Terzo, non certo per minore importanza, la governance sociale. In Germania, dal dopoguerra in avanti, le relazioni tra impresa e lavoratori sono

mediate da una scelta di metodo, quella di discutere di tutto e sempre, prima di far scoppiare un conflitto e da una scelta valoriale, quella di ricercare ogni soluzione per tutelare il lavoratore dal rischio della disoccupazione. Questa stabilità culturale e politica ha sottratto il sistema produttivo tedesco alle oscillazioni delle convenienze occasionali di ciascuna parte sociale. I pilastri di questa stabilità, com’è noto, sono la cogestione nelle aziende con più di 2000 dipendenti e l’esistenza di un sindacato unico, sia come soggetto di rappresentanza che di contrattazione.

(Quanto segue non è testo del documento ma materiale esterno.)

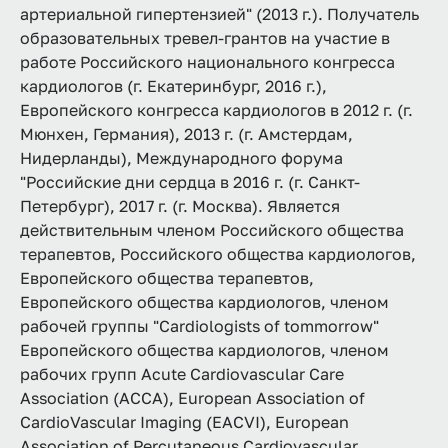
артериальной гипертензией" (2013 г.). Получатель
образовательных тревел-грантов на участие в
работе Российского национального конгресса
кардиологов (г. Екатеринбург, 2016 г.),
Европейского конгресса кардиологов в 2012 г. (г.
Мюнхен, Германия), 2013 г. (г. Амстердам,
Нидерланды), Международного форума
"Российские дни сердца в 2016 г. (г. Санкт-
Петербург), 2017 г. (г. Москва). Является
действительным членом Российского общества
терапевтов, Российского общества кардиологов,
Европейского общества терапевтов,
Европейского общества кардиологов, членом
рабочей группы "Cardiologists of tommorrow"
Европейского общества кардиологов, членом
рабочих групп Acute Cardiovascular Care
Association (ACCA), European Association of
CardioVascular Imaging (EACVI), European
Association of Percutaneous Cardiovascular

E questa stabilità la si vede meglio nelle fasi di crisi che in quelle di espansione. Così, capita di sentir dire: “voi forse non capite, ma il sistema industriale tedesco non licenzia nessuno” e a dirlo è stato il Presidente della Mercedes e della Daimler-Benz, Dieter Zetsche ad Abu Dhabi nel 2009 (riportato in E. Berselli, L’economia giusta, G. Einaudi, 2010). Ma quella stabilità consente anche di documentare che nel pieno della crisi, ci sono stati molti contratti in deroga. Infatti, mentre tra il 2004 e il 2007 nel settore metalmeccanico si erano fatti 850 accordi in deroga, tra il 2008 e il 2010 se ne contavano 1788 (dati della Fondazione Hans Bokler); hanno riguardato la riorganizzazione degli orari (flessibilità, riduzioni ma anche allungamenti), ma anche misure sul salario (riduzioni per i principianti, sospensione della tredicesima, rinvii di aumenti salariali, fino a vere e proprie riduzioni salariali).

Tutto ciò ha consentito un traghettamento nella crisi il meno doloroso possibile. Tutto ciò spiega che lì si possono fare cose che altrove sono impensabili. E per venire a noi, la lezione tedesca ci può servire per cambiare veramente registro. Bisogna dare priorità agli investimenti e ai salari. Se i primi dipendono anche dalle scelte europee (gli eurobond), i secondi possono essere sostenuti soltanto da scelte interne. Semmai rovesciando il paradigma: è il sostegno della domanda interna che muove la crescita e non viceversa.

Infatti, la lezione tedesca è inequivocabile. Anche in Italia, senza esagerare, bisogna fare in modo che la gente torni a spendere e questo si può fare in due modi: riducendo la pressione fiscale sui redditi da lavoro e da pensioni o alzando i salari. Siamo alla vigilia dell’apertura delle vertenze per il rinnovo di importanti contratti di categoria, a partire da quello dei metalmeccanici. E’ l’occasione per porre la questione: o meno fisco o più salario. Né l’uno e né l’altro ci porta lontano dalla Germania, ma soprattutto ci avvicina alla Grecia. Questo non può essere consentito e quindi è il momento che il sindacato unitariamente dia un segno di speranza, quello che altri non sanno o non vogliono dare.